Connections tab

Use the Connections tab of the Web > Policy Management > Policies page for any policy to define:

The source IP addresses (proxied connections) assigned to the selected policy (see Proxied connections)

Destination domains and IP addresses that users assigned this policy can access without going through the cloud service (see Proxy bypass)

Proxied connections

Most organizations have at least one proxied connection configured per policy. The proxied connection address is used to identify traffic from your organization's egress IP address and, by default, apply the policy to that traffic.

Proxied connections:

Are public-facing IP addresses, IP address ranges, or IP subnets for offices in your organization using the cloud service.

Are often the external address of your Network Address Translation (NAT) firewall.

May be appliances or edge devices configured on the Web > Settings > Network Devices page.

Could include branch offices, remote sites, or satellite campuses.

Proxied connections are NOT:

IP addresses of individual client machines.

IP addresses outside your organization.

If you have several points of presence on the Internet, you can combine all of these under one policy, or have separate policies for each public-facing IP address.


	Note If you do not add any proxied connections to the policy, all users are treated as remote and must authenticate to use the service. In this case, the policy they use is determined by their email domain. They see a service-wide Remote User Welcome page that is not configurable. Once logged on, they are served configurable notification pages from the customer account.

To add a proxied connection:

Click Add under the Proxied Connections table.

In the Add Proxied Connection dialog box, enter a unique Name and helpful Description for the connection.

Specify the connection Type, then enter the Address (single IP address), Subnet, or Range.

Select the Time zone for this connection.

If you have a single policy for multiple Internet gateways in different countries, you may want to set each to a different time zone. If all connections are in the same time zone, it is easier to set the time zone for the complete policy (see Time zone) and select the "use policy time zone" option.

Daylight saving time is supported where valid on all time zones except GMT and UTC, which are static.

Optionally, mark the Override Google redirect behavior checkbox, then determine which override option to use.

By default, Google redirects browsers to the appropriate site for the country it detects (for example, google.fr for France).
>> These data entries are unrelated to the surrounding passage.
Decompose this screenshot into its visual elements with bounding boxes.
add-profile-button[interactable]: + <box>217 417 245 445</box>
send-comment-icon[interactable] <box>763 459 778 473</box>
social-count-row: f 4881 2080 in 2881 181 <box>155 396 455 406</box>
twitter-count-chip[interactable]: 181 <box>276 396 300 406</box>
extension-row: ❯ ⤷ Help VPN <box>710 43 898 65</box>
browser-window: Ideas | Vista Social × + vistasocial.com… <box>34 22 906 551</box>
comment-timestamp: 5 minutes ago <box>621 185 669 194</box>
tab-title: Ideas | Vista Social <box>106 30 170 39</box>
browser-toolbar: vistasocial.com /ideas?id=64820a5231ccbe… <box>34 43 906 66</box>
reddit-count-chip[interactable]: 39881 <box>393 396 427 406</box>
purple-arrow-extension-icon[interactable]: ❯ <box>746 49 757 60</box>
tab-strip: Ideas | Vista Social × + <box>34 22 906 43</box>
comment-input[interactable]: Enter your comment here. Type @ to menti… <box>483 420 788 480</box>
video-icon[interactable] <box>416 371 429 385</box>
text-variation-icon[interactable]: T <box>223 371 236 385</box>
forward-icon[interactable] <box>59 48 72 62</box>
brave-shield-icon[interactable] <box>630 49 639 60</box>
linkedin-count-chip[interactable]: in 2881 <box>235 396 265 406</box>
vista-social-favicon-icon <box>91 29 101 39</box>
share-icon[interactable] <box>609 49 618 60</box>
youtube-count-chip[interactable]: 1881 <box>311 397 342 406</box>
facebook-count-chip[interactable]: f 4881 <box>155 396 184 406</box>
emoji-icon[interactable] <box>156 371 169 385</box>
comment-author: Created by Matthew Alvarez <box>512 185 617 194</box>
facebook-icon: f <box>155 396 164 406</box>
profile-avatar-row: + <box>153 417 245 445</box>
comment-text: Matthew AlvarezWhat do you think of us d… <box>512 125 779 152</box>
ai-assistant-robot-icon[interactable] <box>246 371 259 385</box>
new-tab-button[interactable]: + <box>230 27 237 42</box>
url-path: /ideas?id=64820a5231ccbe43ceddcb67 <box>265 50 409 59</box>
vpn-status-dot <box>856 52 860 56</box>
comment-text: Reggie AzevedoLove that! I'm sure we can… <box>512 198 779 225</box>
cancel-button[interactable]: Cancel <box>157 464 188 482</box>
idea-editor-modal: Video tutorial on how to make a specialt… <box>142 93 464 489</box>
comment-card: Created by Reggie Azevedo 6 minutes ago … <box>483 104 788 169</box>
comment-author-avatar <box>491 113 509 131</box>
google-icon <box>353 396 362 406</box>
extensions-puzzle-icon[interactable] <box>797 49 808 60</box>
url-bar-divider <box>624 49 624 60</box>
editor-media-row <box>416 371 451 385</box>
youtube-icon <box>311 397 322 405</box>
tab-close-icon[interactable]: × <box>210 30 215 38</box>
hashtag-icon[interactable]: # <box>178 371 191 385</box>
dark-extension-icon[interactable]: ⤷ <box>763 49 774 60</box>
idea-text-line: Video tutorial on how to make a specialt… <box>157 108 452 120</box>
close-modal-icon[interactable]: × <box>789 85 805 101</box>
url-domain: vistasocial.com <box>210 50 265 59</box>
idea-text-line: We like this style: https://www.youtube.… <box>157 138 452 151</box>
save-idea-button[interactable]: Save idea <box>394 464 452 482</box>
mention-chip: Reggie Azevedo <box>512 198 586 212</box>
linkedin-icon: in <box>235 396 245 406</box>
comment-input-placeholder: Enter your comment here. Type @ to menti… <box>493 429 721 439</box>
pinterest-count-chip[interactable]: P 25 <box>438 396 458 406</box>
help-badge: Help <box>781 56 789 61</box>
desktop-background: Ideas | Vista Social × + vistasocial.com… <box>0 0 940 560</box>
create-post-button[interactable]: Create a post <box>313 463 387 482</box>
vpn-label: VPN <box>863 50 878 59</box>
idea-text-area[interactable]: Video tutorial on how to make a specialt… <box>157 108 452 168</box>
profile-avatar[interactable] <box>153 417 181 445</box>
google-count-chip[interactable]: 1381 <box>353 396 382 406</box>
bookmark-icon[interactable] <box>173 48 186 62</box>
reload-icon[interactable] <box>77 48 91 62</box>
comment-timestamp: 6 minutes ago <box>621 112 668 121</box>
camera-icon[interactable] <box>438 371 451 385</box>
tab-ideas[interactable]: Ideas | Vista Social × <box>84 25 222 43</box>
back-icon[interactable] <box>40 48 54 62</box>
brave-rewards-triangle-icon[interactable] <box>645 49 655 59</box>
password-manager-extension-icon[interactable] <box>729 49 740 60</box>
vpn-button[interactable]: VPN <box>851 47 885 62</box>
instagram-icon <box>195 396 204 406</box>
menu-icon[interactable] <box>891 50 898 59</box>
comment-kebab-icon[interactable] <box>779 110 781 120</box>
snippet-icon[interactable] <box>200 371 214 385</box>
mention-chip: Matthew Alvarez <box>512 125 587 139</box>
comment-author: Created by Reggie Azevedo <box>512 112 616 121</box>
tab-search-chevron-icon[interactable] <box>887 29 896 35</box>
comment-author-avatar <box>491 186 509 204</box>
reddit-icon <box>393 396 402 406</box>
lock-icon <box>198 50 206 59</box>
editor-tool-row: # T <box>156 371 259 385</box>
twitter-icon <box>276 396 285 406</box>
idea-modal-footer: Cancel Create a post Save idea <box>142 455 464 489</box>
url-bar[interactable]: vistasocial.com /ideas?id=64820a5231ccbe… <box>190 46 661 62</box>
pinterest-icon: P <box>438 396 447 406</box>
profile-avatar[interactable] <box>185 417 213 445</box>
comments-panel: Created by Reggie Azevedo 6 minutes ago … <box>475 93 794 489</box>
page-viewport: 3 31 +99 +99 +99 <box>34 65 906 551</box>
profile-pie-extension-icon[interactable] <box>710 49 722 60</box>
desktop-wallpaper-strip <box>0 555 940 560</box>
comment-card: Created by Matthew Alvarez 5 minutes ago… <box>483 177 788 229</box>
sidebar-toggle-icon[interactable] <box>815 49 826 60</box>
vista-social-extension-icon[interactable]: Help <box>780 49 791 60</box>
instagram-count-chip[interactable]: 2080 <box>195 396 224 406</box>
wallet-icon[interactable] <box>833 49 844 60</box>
Sometimes this is not accurate (for example, if end users browse through a cloud proxy in a different country).

The Google redirect setting for the connection takes precedence over the setting for the policy (see User and group exceptions for time-based access control). If you do not configure Google settings for the connection, the policy-level, if any, are used.

This feature requires that you enable SSL decryption for the Search Engines and Portals category on the Web Categories tab (see Managing categories, actions, and SSL decryption), and install the Forcepoint root certificate on end user machines. If you mark the checkbox without enabling SSL decryption, a warning appears.

The available options are:

Ensure requests for google.com are not redirected, which prevents Google from redirecting to a local country site when the end user enters "google.com"

Redirect requests for google.com to, which ensures all google.com requests are redirected to a local country site of your choice. Enter the country code in the text field (for example, fr for google.fr, or co.uk for google.co.uk).

Click Continue to save your change and return to the Connections tab.

Proxy bypass

Proxy bypass sites are destinations that users can access either directly, or through an alternate (third-party) proxy, without going through the cloud service. For example, organizational webmail sites and system traffic, like Microsoft and antivirus updates, should be added to the bypass list.

For users with the Neo or Direct Connect endpoint, bypass destinations are not analyzed by the cloud service.

For users whose traffic is sent to the cloud service via PAC file, including users of the Proxy Connect endpoint, bypass destinations are added to the policy PAC file.

By default, the PAC file excludes all non-routable and multicast IP address ranges; so if you are using private IP address ranges defined in RFC 1918 or RFC 3330, you need not enter these.

Browsers configured to use the policy's PAC file automatically use the cloud service, but bypass it for the specified destinations.

Any destinations that you add to the Proxy Bypass table apply only to the selected policy. To add bypass destinations that apply to all policies, use Proxy Bypass tab of the Web > Settings > Bypass Settings page.

To define bypass destinations:

Click Add under the Proxy Bypass table.

In the Add Proxy Bypass dialog box, enter a unique Name and helpful Description for the destination.

Specify the destination Type, then enter the Address (single IP address), Subnet, or Domain.

If traffic to the specified destination is managed by a third-party proxy, mark the Send traffic to another proxy check box, then enter the proxy IP address or hostname in the field provided.


	Important The alternate proxy specified here must not be another Forcepoint proxy.

Use the optional Comment box to add helpful information, such as why the entry was created.

Click Continue to save your changes and return to the Connections page.


	Note You can add a total of 1000 proxy bypass destinations per policy. Account-level bypass destinations (added via Web > Proxy Bypass) count towards this limit for each policy. For example, if your policy has 10 bypass destinations, and you have 10 account-level bypass destinations, this is counted as a total of 20 destinations for the policy.